Par Julie Trevily  | j.trevily@cursus.edu

Du petit vers le grand...

Créé le lundi 20 novembre 2017  |  Mise à jour le lundi 27 novembre 2017

Du petit vers le grand...

On parle de systémique lorsqu’on envisage un sujet d’après la complexité des objets qui interagissent à l’intérieur de lui.

Après quinze ans d’enseignement, ajoutés aux années d’apprentissages qui ont précédé, j’ai pris l’habitude de considérer la pédagogie comme quelque chose de systémique, qu’il possible de décomposer, en fonction des matières, en éléments modulables et adaptables aux apprenants concernés, et donc au niveau scolaire demandé. 

L’apprentissage classique

Nous n’apprenons pas tous de la même manière : certains vont avoir une mémoire auditive et assister aux cours suffira pour en retenir la plus grande partie. D’autres ont une mémoire photographique, qui se déclenchera en lisant un document ou le tableau, et enfin, les derniers ont une mémoire kinesthésique, qui passe souvent par l’élaboration de fiches.

Toutefois, il s’avère que tout ce travail de mémorisation peut se révéler totalement inefficace, ce qui entraîne d’une part un manque de compréhension de la question envisagée, et d’autre part d’une démotivation des apprenants qui ont beau passer du temps à travailler sans pour autant réussir à améliorer leurs performances dans une ou plusieurs matières. C’est là qu'intervient la dimension systémique.

L’apprentissage systémique

En fonction de nos domaines de prédilection, nous avons parfois une capacité étonnante à comprendre et se représenter une question complexe. À l’inverse, d’autres sujets nous paraissent totalement obscurs, quel que soit le travail personnel fourni. En décomposant le sujet, on peut alors manipuler les éléments plus facilement et mieux les imbriquer dans un schéma de pensée.

C'est ce que font certains ados lorsqu'ils jouent à Minecraft par exemple, en comprenant les éléments qui permettent de combiner les outils nécessaires poiur avancer dans le jeu : gestion des matériaux, des constructions, stratégie... Ainsi, les apprenants auront plus de facilité à partir d’une structure globale, pour la remplir ensuite de détails plus ou moins précis selon les besoins. C'est facilement applicable en cours.

Par exemple, à quoi sert l’entreprise ? De quoi se compose t'elle ? Quel personnel ? etc.

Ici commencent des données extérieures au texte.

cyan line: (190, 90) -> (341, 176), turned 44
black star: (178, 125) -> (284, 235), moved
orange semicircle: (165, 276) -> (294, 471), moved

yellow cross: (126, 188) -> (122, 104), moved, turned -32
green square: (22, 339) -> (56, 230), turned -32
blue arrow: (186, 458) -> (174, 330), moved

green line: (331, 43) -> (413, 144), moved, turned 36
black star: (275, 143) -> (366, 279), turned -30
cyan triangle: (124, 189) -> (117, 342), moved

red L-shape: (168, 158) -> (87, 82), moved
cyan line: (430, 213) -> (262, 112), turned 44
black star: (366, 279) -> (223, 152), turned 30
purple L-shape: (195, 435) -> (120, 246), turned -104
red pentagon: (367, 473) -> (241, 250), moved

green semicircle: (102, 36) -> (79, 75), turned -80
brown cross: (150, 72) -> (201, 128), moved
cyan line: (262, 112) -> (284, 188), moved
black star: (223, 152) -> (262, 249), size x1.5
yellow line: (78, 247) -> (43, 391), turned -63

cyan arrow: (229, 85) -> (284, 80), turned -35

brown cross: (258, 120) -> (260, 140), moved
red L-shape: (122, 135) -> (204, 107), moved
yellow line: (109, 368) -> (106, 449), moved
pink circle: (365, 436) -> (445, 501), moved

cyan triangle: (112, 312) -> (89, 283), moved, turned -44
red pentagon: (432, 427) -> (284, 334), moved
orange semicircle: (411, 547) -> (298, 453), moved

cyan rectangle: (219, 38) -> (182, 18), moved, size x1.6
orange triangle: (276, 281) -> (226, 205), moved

D’autres vont avoir besoin de l’inverse pour comprendre le global, il leur faut entrer dans la précision pour élargir les concepts : en quoi le recrutement d’une personne jouera sur un élément stratégique commercial, par exemple ?

Globalement, avec la pratique, on s’aperçoit que combiner les deux approches pendant un cours permet de placer l’ensemble des données en perspective, créant les aller-retour nécessaires pour une bonne compréhension. Les connexions entre notions, vocabulaire et environnement (aux limites plus ou moins fluctuantes selon le niveau scolaire) vont se mettre en place et devenir plus facile à comprendre et explorer.

Ce que nous faisons dans une compréhension intuitive ou automatique dans certaines matières peut alors se construire dans celles où nous sommes moins performants.

Devenir un bon professionnel

Il en va de même pour la maîtrise professionnelle d’un métier : avoir appris la théorie ne suffit pas à en maîtriser les subtilités. C’est pour cette raison que même les plus hautes études ne débouchent pas sur des postes immédiatement clefs.

Le stage (même à un poste de manager par exemple) est gage de la transformation des connaissances en savoir-faire et savoir-être par la manipulation et la compréhension des éléments qui les composent. Pour percevoir les nuances, parfois subtiles, des changements introduits par une décision, il faut être conscient de la composition globale de l’organisation à laquelle on appartient.

Cela s’obtient par une découverte du terrain et plus le responsable d’une grande organisation connaît dans sa spécificité chaque poste, plus il sera performant. La théorie ne permet pas de tester, repérer les individualités et les effets qui vont découler d’une prise de position de manière aussi précise et efficace qu’un séjour sur le terrain, ce qui explique la nécessité de pratiquer le métier avant de pouvoir s’élever.

Cependant, l’apprentissage aide fortement lors de ce passage à l’opérationnel, surtout lorsqu’il a été envisagé de manière systémique, en construisant son savoir à partir de la déconstruction de l’ensemble pour mieux en appréhender les arcanes.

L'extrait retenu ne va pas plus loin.